OpenCV: Fingerprint Image and Compare Against Data

2019-01-17 18:13发布

问题:

I have a database of images. When I take a new picture, I want to compare it against the images in this database and receive a similarity score (using OpenCV). This way I want to detect, if I have an image, which is very similar to the fresh picture.

Is it possible to create a fingerprint/hash of my database images and match new ones against it?

I'm searching for a alogrithm code snippet or technical demo and not for a commercial solution.

Best,

Stefan

回答1:

As Pual R has commented, this "fingerprint/hash" is usually a set of feature vectors or a set of feature descriptors. But most of feature vectors used in computer vision are usually too computationally expensive for searching against a database. So this task need a special kind of feature descriptors because such descriptors as SURF and SIFT will take too much time for searching even with various optimizations.

The only thing that OpenCV has for your task (object categorization) is implementation of Bag of visual Words (BOW).

It can compute special kind of image features and train visual words vocabulary. Next you can use this vocabulary to find similar images in your database and compute similarity score.
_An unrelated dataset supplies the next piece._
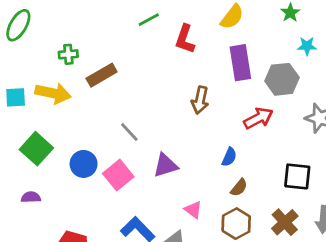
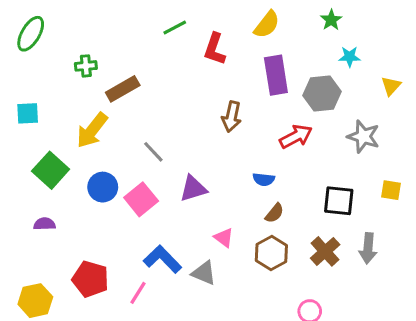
yellow arrow: (53, 93) -> (92, 130), moved, turned 116
blue semicircle: (229, 157) -> (264, 179), turned 72

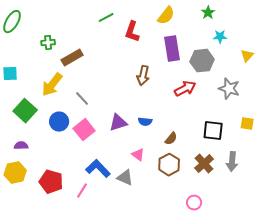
gray line: (153, 152) -> (82, 99), moved
blue semicircle: (264, 179) -> (145, 122), moved
yellow hexagon: (35, 301) -> (15, 173), moved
Here is OpenCV documentation for bag of words. Also OpenCV has a sample named bagofwords_classification.cpp. It is really big but might be helpful.



回答2:

Content-based image retrieval systems are still a field of active research: http://citeseerx.ist.psu.edu/search?q=content-based+image+retrieval

First you have to be clear, what constitutes similar in your context:

  1. Similar color distribution: Use something like color descriptors for subdivisions of the image, you should get some fairly satisfying results.
  2. Similar objects: Since the computer does not know, what an object is, you will not get very far, unless you have some extensive domain knowledge about the object (or few object classes). A good overview about the current state of research can be seen here (results) and soon here.

There is no "serve all needs"-algorithm for the problem you described. The more you can share about the specifics of your problem, the better answers you might get. Posting some representative images (if possible) and describing the desired outcome is also very helpful.
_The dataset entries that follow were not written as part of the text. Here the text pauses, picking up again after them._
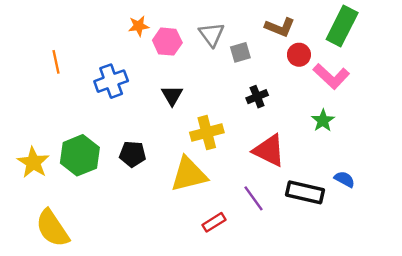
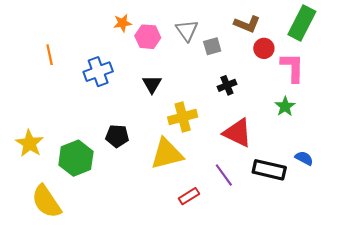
pink L-shape: (331, 76) -> (292, 67), turned -132
green hexagon: (80, 155) -> (76, 158), moved

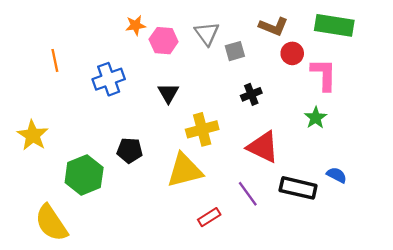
green rectangle: (302, 23) -> (334, 25), turned 72
yellow star: (30, 143) -> (33, 135), moved

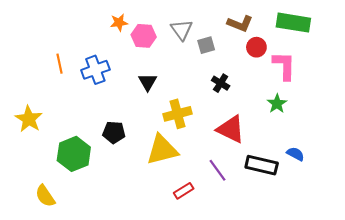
orange line: (55, 60) -> (59, 64), moved
black cross: (251, 94) -> (221, 83), turned -36
yellow semicircle: (51, 223) -> (45, 196), size x0.7

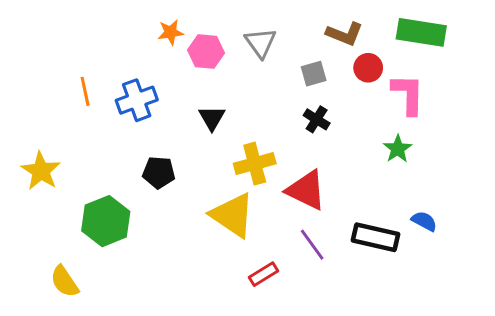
gray square: (206, 45) -> (314, 74), moved
red triangle: (231, 129) -> (306, 190), moved
black pentagon: (114, 132) -> (159, 172), moved
yellow triangle: (162, 150) -> (233, 215), turned 48

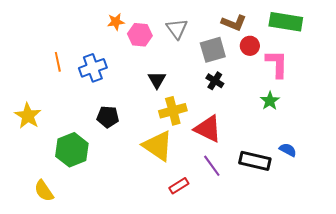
gray square: (314, 74) -> (213, 50), size x1.5
black triangle: (212, 118) -> (157, 80), moved

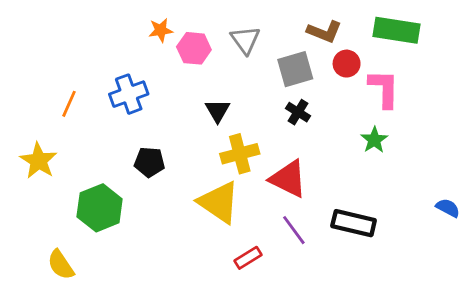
orange line: (58, 62) -> (69, 104), moved, turned 36
blue semicircle: (288, 150) -> (448, 208), moved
This would be a good question for computer-vision.stackexchange.com, if it already existed.



回答3:

You can use pHash Algorithm and store phash value in Database, then use this code:

double const mismatch = algo->compare(image1Hash, image2Hash);

Here 'mismatch' value can easly tell you the similarity ratio between two images.

pHash function:

  1. AverageHash
  2. PHASH
  3. MarrHildrethHash
  4. RadialVarianceHash
  5. BlockMeanHash
  6. BlockMeanHash
  7. ColorMomentHash

These function are well Enough to evaluate Image Similarities in Every Aspects.